Book Reviews


[Day Permalink] Monday, July 14, 2008

[Item Permalink] Photo blogging at Light Scrape -- Comment()
I started today testing photo blogging from Flickr to Blogger, see Light Scrape. Using blogger via Flickr is quite easy, and you can submit photos even by email.

I'm not sure if I can sustain the interest, but currently I'm very keen on photography, taking 50-100 shots each day. Some of them are better than others. And I'm still thinking about getting a new camera. I was almost committed to getting a Canon G9, but got cold feet. Maybe a G10 is soon announced?


[Item Permalink] Constant Finnish weather -- Comment()
The weather is really stable (for Finland) for the next few days.

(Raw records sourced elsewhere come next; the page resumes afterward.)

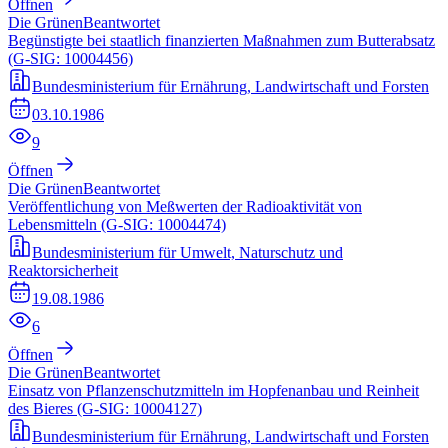
Öffnen
Die Grünen
Beantwortet
Begünstigte bei staatlich finanzierten Maßnahmen zum Butterabsatz
(G-SIG: 10004456)
Bundesministerium für Ernährung, Landwirtschaft und Forsten
03.10.1986
9
Öffnen
Die Grünen
Beantwortet
Veröffentlichung von Meßwerten der Radioaktivität von
Lebensmitteln (G-SIG: 10004474)
Bundesministerium für Umwelt, Naturschutz und
Reaktorsicherheit
19.08.1986
6
Öffnen
Die Grünen
Beantwortet
Einsatz von Pflanzenschutzmitteln im Hopfenanbau und Reinheit
des Bieres (G-SIG: 10004127)
Bundesministerium für Ernährung, Landwirtschaft und Forsten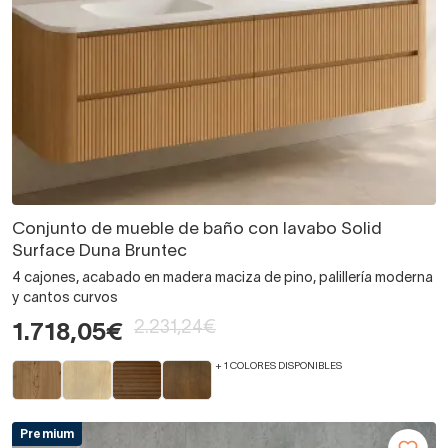
Conjunto de mueble de baño con lavabo Solid
Surface Duna Bruntec
4 cajones, acabado en madera maciza de pino, palillería moderna
y cantos curvos
2.231,24€
1.718,05€
+ 1 COLORES DISPONIBLES
Premium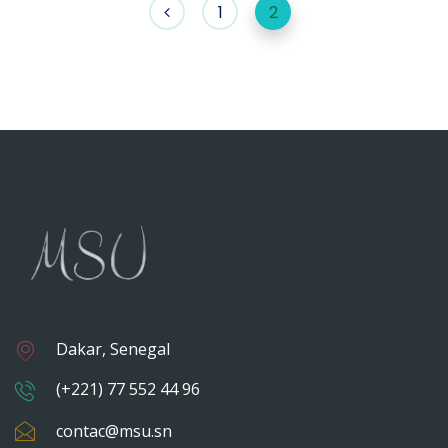
1
2
Dakar, Senegal
(+221) 77 552 44 96
contac@msu.sn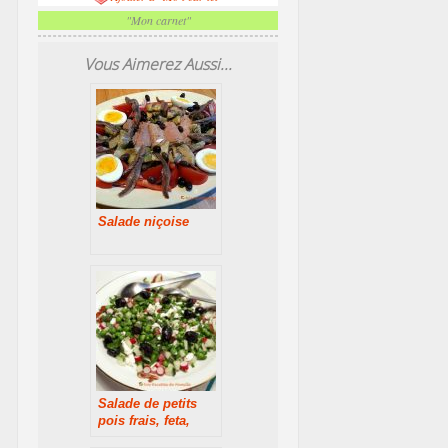
"Mon carnet"
Vous Aimerez Aussi...
Salade niçoise
Salade de petits
pois frais, feta,
radis et concombre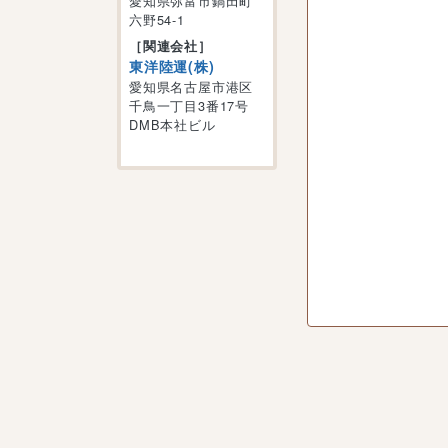
愛知県弥富市鍋田町
六野54-1
［関連会社］
東洋陸運(株)
愛知県名古屋市港区
千鳥一丁目3番17号
DMB本社ビル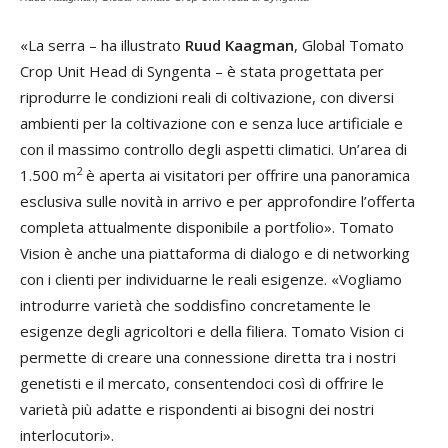
«La serra – ha illustrato
Ruud Kaagman
, Global Tomato
Crop Unit Head di Syngenta – è stata progettata per
riprodurre le condizioni reali di coltivazione, con diversi
ambienti per la coltivazione con e senza luce artificiale e
con il massimo controllo degli aspetti climatici. Un’area di
2
1.500 m
è aperta ai visitatori per offrire una panoramica
esclusiva sulle novità in arrivo e per approfondire l’offerta
completa attualmente disponibile a portfolio». Tomato
Vision è anche una piattaforma di dialogo e di networking
con i clienti per individuarne le reali esigenze. «Vogliamo
introdurre varietà che soddisfino concretamente le
esigenze degli agricoltori e della filiera. Tomato Vision ci
permette di creare una connessione diretta tra i nostri
genetisti e il mercato, consentendoci così di offrire le
varietà più adatte e rispondenti ai bisogni dei nostri
interlocutori».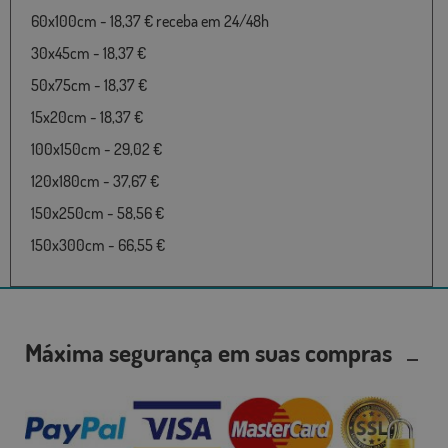
60x100cm - 18,37 € receba em 24/48h
30x45cm - 18,37 €
50x75cm - 18,37 €
15x20cm - 18,37 €
100x150cm - 29,02 €
120x180cm - 37,67 €
150x250cm - 58,56 €
150x300cm - 66,55 €
Máxima segurança em suas compras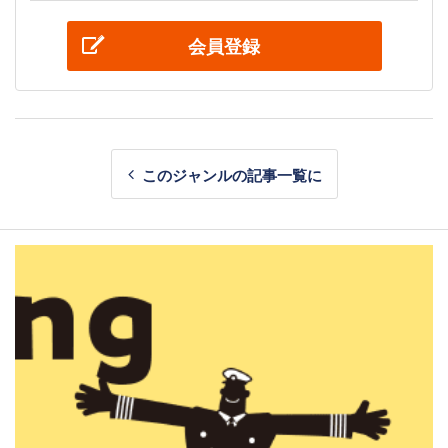
会員登録
このジャンルの記事一覧に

[Item Permalink] How to write to please -- Comment()
Dosh Dosh ponders Kurt Vonnegut's Eight Principles on Successful Blogging and Affiliate Marketing, where the principles in question are:
  1. Use the time of a total stranger in such a way that he or she will not feel the time was wasted.
  2. Give the reader at least one character he or she can root for.
  3. Every character should want something, even if it is only a glass of water.
  4. Every sentence must do one of two things --- reveal character or advance the action.
  5. Start as close to the end as possible.
  6. Be a sadist. Now matter how sweet and innocent your leading characters, make awful things happen to them --- in order that the reader may see what they are made of.
  7. Write to please just one person. If you open a window and make love to the world, so to speak, your story will get pneumonia.
  8. Give your readers as much information as possible as soon as possible. To heck with suspense. Readers should have such complete understanding of what is going on, where and why, that they could finish the story themselves, should cockroaches eat the last few pages.
These are good writing principles, and also for non-fiction as well as fiction. But I don't think these are quite enough. In any case, if writing (or any other art, such as photography) would be easy to distill into a few rules, we would have everyone to be a writer.